Soziale Eingebundenheit/Bindung

Das Bedürfnis nach Bindung ist möglicherweise das bedeutendste unter diesen vier genannten, denn wir Menschen sind soziale Wesen und haben ein biologisch verankertes Bedürfnis, in emotionaler und/oder physischer Beziehung zu anderen Menschen zu stehen. Die einen legen dabei mehr Wert auf Nähe, die anderen auf Distanz – Hauptsache, wir sind in die Gemeinschaft eingebunden. Wir werden schlichtweg unglücklich, wenn dieses Bedürfnis auf Dauer unerfüllt bleibt. Bindung schließt dabei alle positiven Beziehungen mit Familienmitgliedern, Freunden, Arbeitskolleginnen und -kollegen bzw. Mitschülerinnen/Mitschülern und anderen ein. Die Digitalisierung hat an dieser Stelle (vielleicht zu Recht) schon für viel Diskussionsstoff gesorgt. Kritisch zu hinterfragen ist durchaus, inwieweit wir über den Austausch von Daten/Wissen über Social-Media-Kanäle oder andere digitale Exportwege eine echte Bindung erleben. Aber andererseits gibt es viele Menschen, die immer wieder bestätigen, dass sie durch den digitalen Austausch noch so viele Kontakte pflegen, wie sie es sonst niemals gehabt hätten. Beobachte dich und dein Verhalten in dieser Hinsicht doch in nächster Zeit einmal genauer, arrangiere ein paar Treffen unter vier Augen und wäge ab – tue, was für DICH am besten ist.

Und wie sieht es mit deinem Workflow aus? Wenn du an einem Thema arbeitest, genießt du es sicherlich so manches Mal, dich selbständig, ungebunden, mit freier Zeit- und Arbeitsorteinteilung an die Arbeit zu machen. Doch mit der Zeit stellst du fest, dass dir der kollegiale Austausch fehlt und du vielleicht gern einmal Anregungen von anderen erhalten würdest. Diese kannst du dir auf kurzem Weg über verschiedene Social-Media-Kanäle einholen, doch manchmal ist etwas mehr nötig: das gemeinsame Arbeiten und Nutzen unterschiedlicher Expertise, verbunden mit einem Gefühl gemeinsamer Verantwortung. Das Erstellen von Wikis, oder das Arbeiten über google Docs oder an digitalen Pinnwänden wie ZUMPad oder padlet machen es möglich, dass jeder Einzelne eines Teams in die Produktion aller Teilergebnisse einer Aufgabe bzw. eines Projektes eingebunden wird. Wie intensiv du eingebunden sein wirst, muss immer offen bleiben und darf nicht zwingend erfolgen. Der damit verbundene kreative Austausch, das kollaborative Arbeiten, das gemeinsame Forschen und Vernetzen von Wissen binden dich sozial ein und geben dir ein Gefühl der Zugehörigkeit!

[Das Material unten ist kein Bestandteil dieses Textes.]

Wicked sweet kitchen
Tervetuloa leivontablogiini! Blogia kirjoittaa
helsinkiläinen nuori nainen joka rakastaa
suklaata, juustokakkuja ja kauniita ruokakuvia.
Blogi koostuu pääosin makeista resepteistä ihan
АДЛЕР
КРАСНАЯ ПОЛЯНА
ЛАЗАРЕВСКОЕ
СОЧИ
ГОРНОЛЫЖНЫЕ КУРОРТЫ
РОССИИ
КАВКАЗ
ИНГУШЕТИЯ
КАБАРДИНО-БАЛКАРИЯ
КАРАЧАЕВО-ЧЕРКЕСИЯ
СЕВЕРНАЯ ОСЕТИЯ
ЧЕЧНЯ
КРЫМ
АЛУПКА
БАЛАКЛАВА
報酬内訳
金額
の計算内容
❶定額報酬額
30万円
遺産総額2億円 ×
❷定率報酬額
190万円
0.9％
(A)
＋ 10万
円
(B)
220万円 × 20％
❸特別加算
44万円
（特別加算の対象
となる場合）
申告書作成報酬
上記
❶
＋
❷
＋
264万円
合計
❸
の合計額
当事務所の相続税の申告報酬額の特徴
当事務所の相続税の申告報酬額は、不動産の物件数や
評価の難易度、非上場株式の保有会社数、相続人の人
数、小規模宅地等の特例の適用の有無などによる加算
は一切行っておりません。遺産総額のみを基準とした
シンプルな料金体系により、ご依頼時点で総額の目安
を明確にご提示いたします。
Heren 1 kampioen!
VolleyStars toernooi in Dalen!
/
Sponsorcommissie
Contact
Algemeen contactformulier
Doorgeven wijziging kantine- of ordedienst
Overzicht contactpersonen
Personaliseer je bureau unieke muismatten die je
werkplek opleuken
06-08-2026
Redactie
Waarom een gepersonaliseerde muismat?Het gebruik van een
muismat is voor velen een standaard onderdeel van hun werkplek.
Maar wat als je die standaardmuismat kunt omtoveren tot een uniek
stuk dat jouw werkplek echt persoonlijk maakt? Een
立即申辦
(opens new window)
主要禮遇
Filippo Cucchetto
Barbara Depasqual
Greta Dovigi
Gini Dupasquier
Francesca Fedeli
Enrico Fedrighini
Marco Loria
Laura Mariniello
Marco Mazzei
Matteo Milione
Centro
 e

Probiere es aus!

 

Lustgewinn/Unlustvermeidung

Wie viel Lust hast du derzeit zum Lernen bzw. Arbeiten? Macht es dir wirklich Spaß oder bist du eher von Unlust getrieben, weißt aber, dass es nur eine Durststrecke bis zum nächsten Urlaub ist, die du überstehen musst? Sicherlich können wir Menschen viel ertragen und längere Zeit die Zähne zusammenbeißen. Aber wir wollen nicht jeden Tag nur tun, was unlustig ist! Wir Menschen streben grundsätzlich nach erfreulichen, lustvollen Erfahrungen und versuchen schmerzhafte, unangenehme Erfahrungen zu vermeiden.

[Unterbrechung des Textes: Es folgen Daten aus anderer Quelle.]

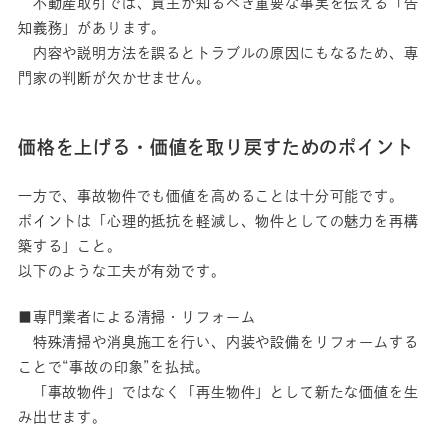
不動産取引では、買主が知るべき重要な事実を伝える「告
知義務」があります。
内容や説明方法を誤るとトラブルの原因にもなるため、専
門家の判断が欠かせません。
価格を上げる・価値を取り戻すためのポイント
一方で、事故物件でも価値を高めることは十分可能です。
ポイントは「心理的抵抗を軽減し、物件としての魅力を再構
築する」こと。
以下のような工夫が有効です。
■専門業者による清掃・リフォーム
特殊清掃や消臭施工を行い、内装や設備をリフォームする
ことで“事故の印象”を払拭。
「事故物件」ではなく「再生物件」として新たな価値を生
み出せます。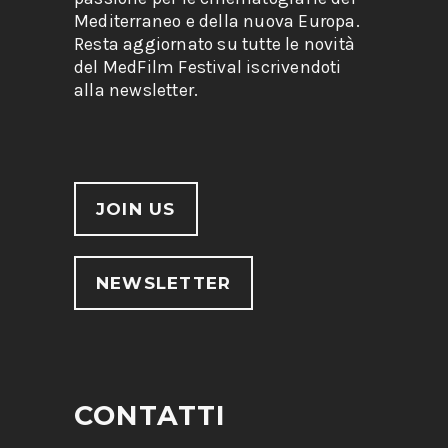
Mediterraneo e della nuova Europa.
Resta aggiornato su tutte le novità
del MedFilm Festival iscrivendoti
alla newsletter.
JOIN US
NEWSLETTER
CONTATTI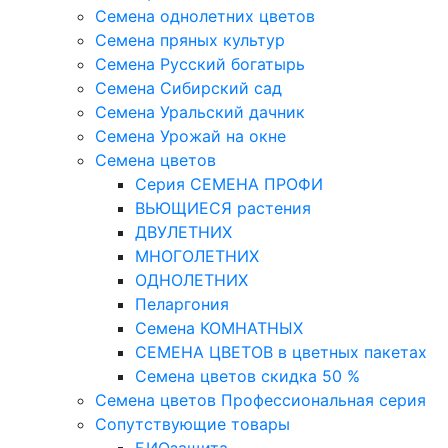
Семена однолетних цветов
Семена пряных культур
Семена Русский богатырь
Семена Сибирский сад
Семена Уральский дачник
Семена Урожай на окне
Семена цветов
Cерия CЕМЕНА ПРОФИ
ВЬЮЩИЕСЯ растения
ДВУЛЕТНИХ
МНОГОЛЕТНИХ
ОДНОЛЕТНИХ
Пеларгония
Семена КОМНАТНЫХ
СЕМЕНА ЦВЕТОВ в цветных пакетах
Семена цветов скидка 50 %
Семена цветов Профессиональная серия
Сопутствующие товары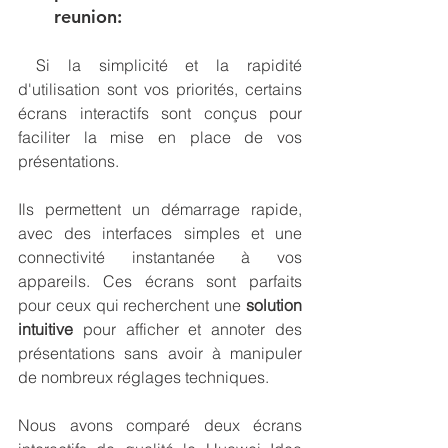
reunion:
 Si la simplicité et la rapidité 
d'utilisation sont vos priorités, certains 
écrans interactifs sont conçus pour 
faciliter la mise en place de vos 
présentations.
Ils permettent un démarrage rapide, 
avec des interfaces simples et une 
connectivité instantanée à vos 
appareils. Ces écrans sont parfaits 
pour ceux qui recherchent une 
solution 
intuitive
 pour afficher et annoter des 
présentations sans avoir à manipuler 
de nombreux réglages techniques.
Nous avons comparé deux écrans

Dieses Ziel macht sich auch das Gamification-Konzept zunutze. Es zeichnet sich dadurch aus, dass Spielelemente (Punktesysteme, Levels, Auszeichnungen, Ranglisten) bzw. Spielmechanismen in einem nicht spielerischen Umfeld eingesetzt werden. Dabei wird davon ausgegangen, dass deine Lust zu lernen bzw. zu arbeiten wächst, wenn deine Lern- und Arbeitsprozesse um derartige Spielelemente ergänzt werden, da deine positiven Erfahrungen mit Spielen, dein Vergnügen, das sie dir bereiten, in die Lern- und Arbeitswelt übertragen werden.

Einsatzpotenzial hat Gamification sowohl in Lernprozessen (Wissensmanagement) als auch in Arbeitsprozessen (vor allem im Personal- und Produktionsbereich). Gamification-Tools für den Lernbereich, die du allein nutzen kannst, sind z. B. LearningApps, Quizlet oder Quizizz. Da sie auch ein unmittelbares Feedback zum Lernstand geben, wurden sie bereits im Motivationsbereich Selbstwerterhöhung/Kompetenzempfinden angeführt.